Le sigarette, e in particolare gli effetti che il fumo può avere sugli esseri umani, soprattutto con un uso continuo e prolungato nel tempo, sono stati al centro di molti studi nel corso degli anni, ed è stato più volte ribadito come proprio il fumo sia uno dei fattori che aumenta in maniera considerevole il rischio che insorgano malattie di vario genere, in particolare tumori come quello ai polmoni, mettendo a serio rischio la vita delle persone che fumano.

Nonostante questo sono milioni in tutto il mondo le persone che continuano ad accendere sigarette a discapito della propria salute, e questo dato è sembra aver raggiunto numeri da record in Italia se si parla di baby-fumatori, con un primato del nostro rispetto agli altri paesi d’Europa, dove la media di giovani fumatori è più bassa rispetto a quanto si registra in Italia.

E’ quanto emerge dal nuovo rapporto ESPAD (European School Survey Project on Alcohol and Other Drugs) che ha coinvolto 35 paesi europei e un totale di 96.043 studenti, che ha analizzato il consumo di droga, alcol e sostanze psicoattive tra i giovani nelle scuole, evidenziando numeri che vedono l’Italia primeggiare rispetto agli altri paesi europei. Il 37% dei giovani italiani è considerato un fumatore abituale, e se negli ultimi 20 anni il numero di persone che inizia a fumare prima dei 13 anni si è ridotto in maniera importante, esistono delle eccezioni tra cui troviamo anche il nostro paese oltre a Francia, Cipro e Romania. Il pericolo di avvicinarsi alle sigarette da giovani è che il vizio resti per tutta la vita, e in tal senso il rischio aumenterebbe con il diminuire dell’età. Le sigarette non sono però l’unico vizio, e il 27% degli adolescenti italiani ammette di fumare cannabis, dato che non fa alcuna distinzione tra fumatori abituali e occasionali, con un ulteriore 7% che preferisce invece altri tipi di droghe, dall’ecstasy al crack, fino alle amfetamine e la cocaina e anche in questo caso il dato è superiore alla media europea, che si ferma al 5%.

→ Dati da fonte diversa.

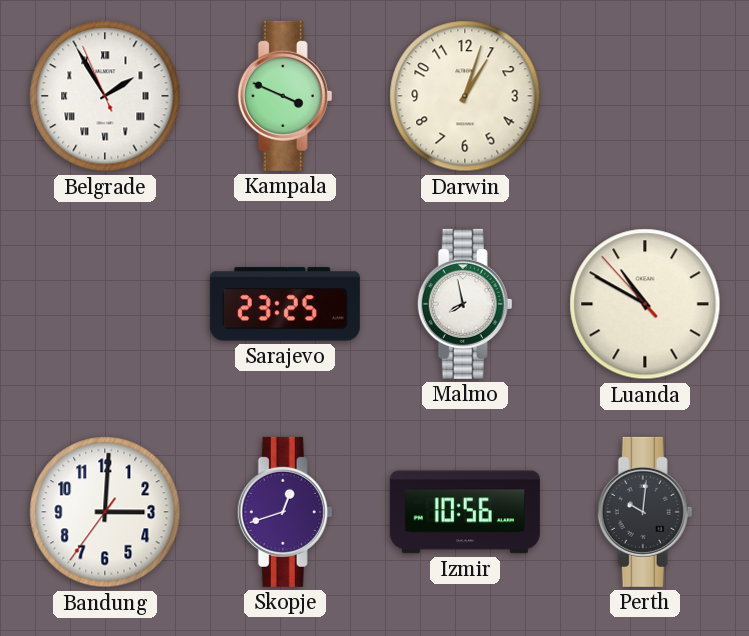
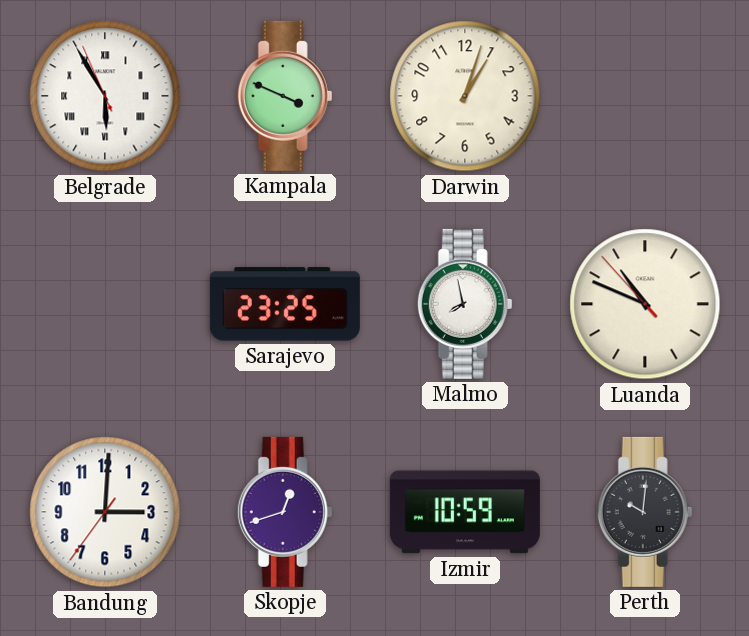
Belgrade: 1:54 -> 5:54
Luanda: 10:49 -> 10:48
Izmir: 10:56 -> 10:59
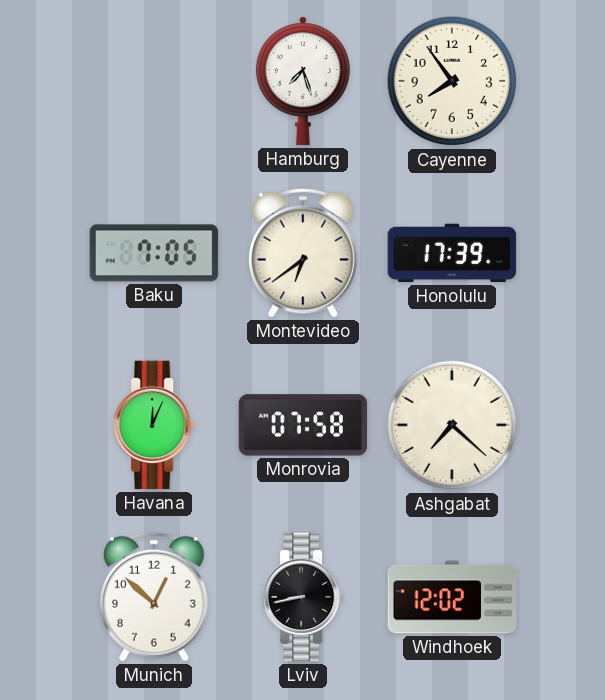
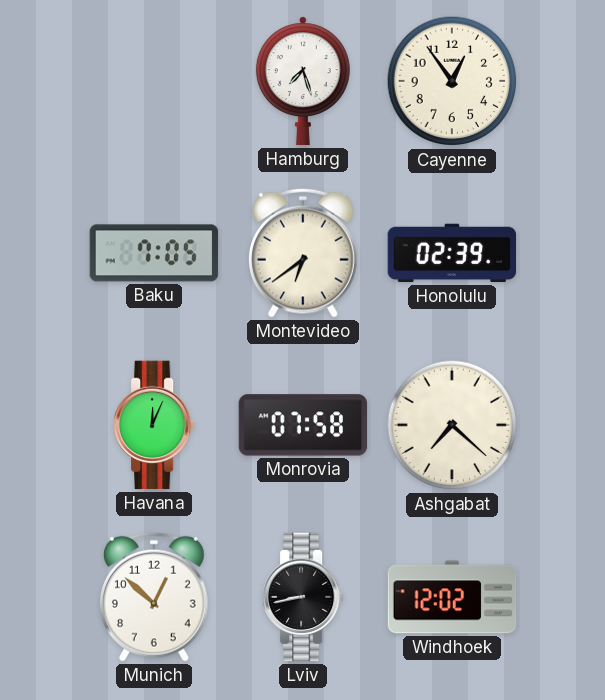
Cayenne: 7:54 -> 12:54
Honolulu: 17:39 -> 02:39
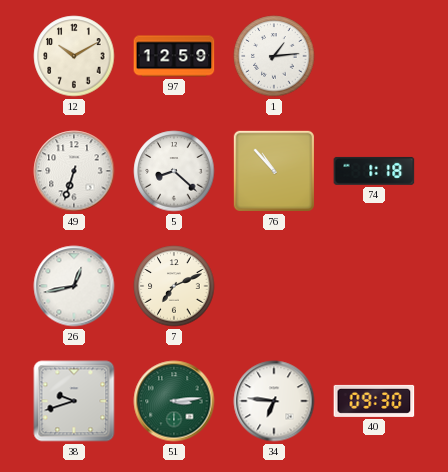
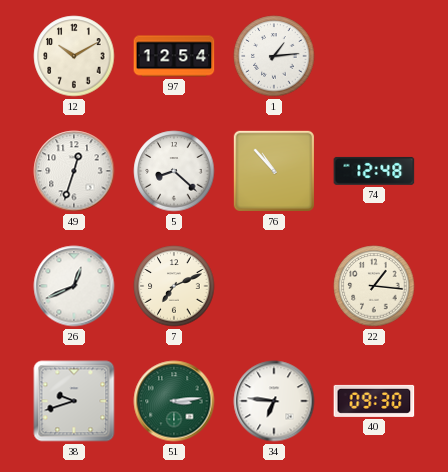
97: 12:59 -> 12:54
49: 6:33 -> 12:33
74: 1:18 -> 12:48
26: 12:43 -> 12:41
22: none -> 1:16
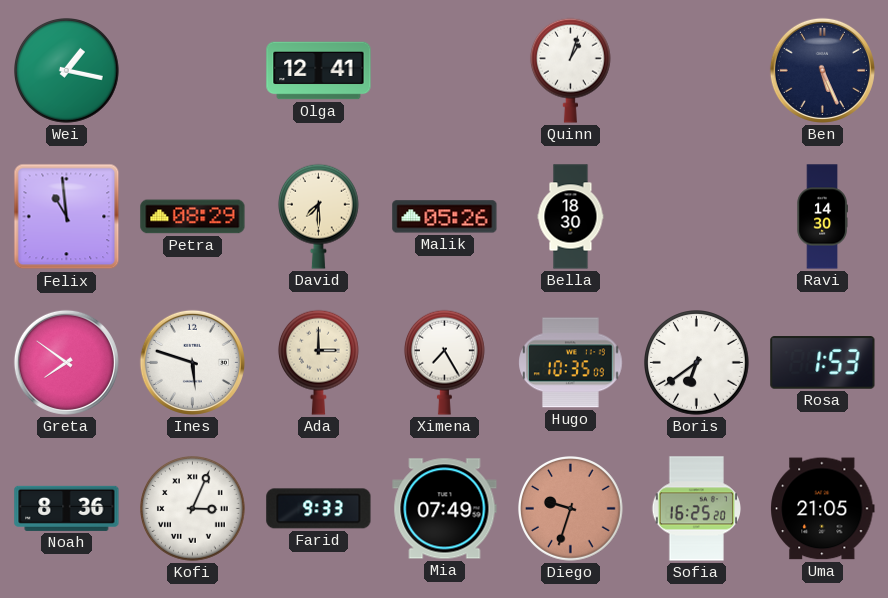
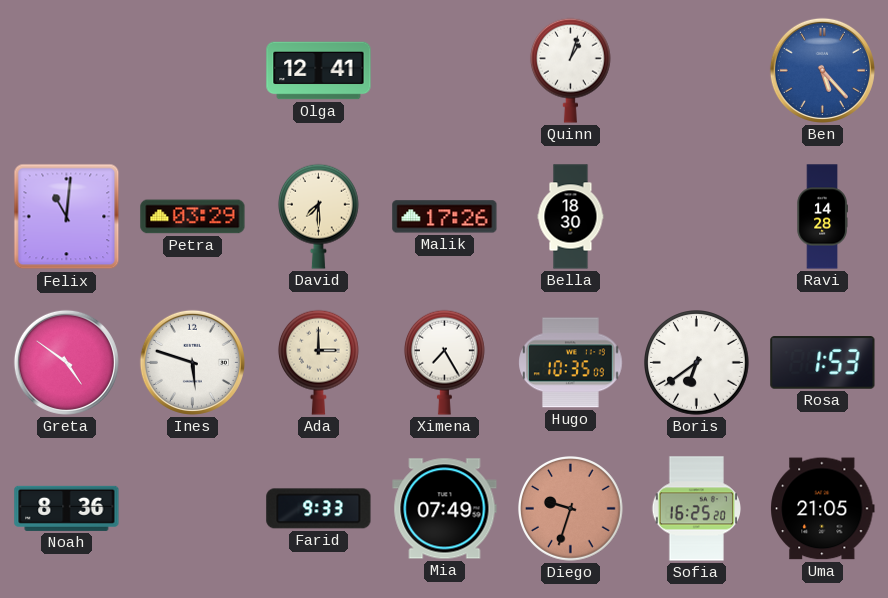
Wei: 1:17 -> none
Ben: 5:26 -> 5:23
Ben dial: navy -> blue
Felix: 10:59 -> 11:01
Petra: 08:29 -> 03:29
Malik: 05:26 -> 17:26
Ravi: 14:30 -> 14:28
Greta: 7:51 -> 4:51
Kofi: 3:04 -> none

Desta maggiori preoccupazioni, invece, il dato in crescita del numero di adolescenti che fa sempre più uso di sostanze psicoattive che possono avere effetti diversi e risultare molto pericolosi per la salute, e sarebbe il 4% degli adolescenti italiani a farne uso. La sostanza più diffusa in tutto il territorio europeo, tuttavia, continua ad essere l’acol. Sono 4 su 5 gli studenti europei che consumano abitualmente alcolici, con un 48% che registra un forte consumo nell’arco di 30 giorni. In questa classifica l’Italia risulta il sesto paese in Europa in cui gli adolescenti consumano alcol, con un dato del 57% che risulta inferiore rispetto a paesi come Danimarca, Cipro, Repubblica Ceca, Grecia Austria e Bulgaria.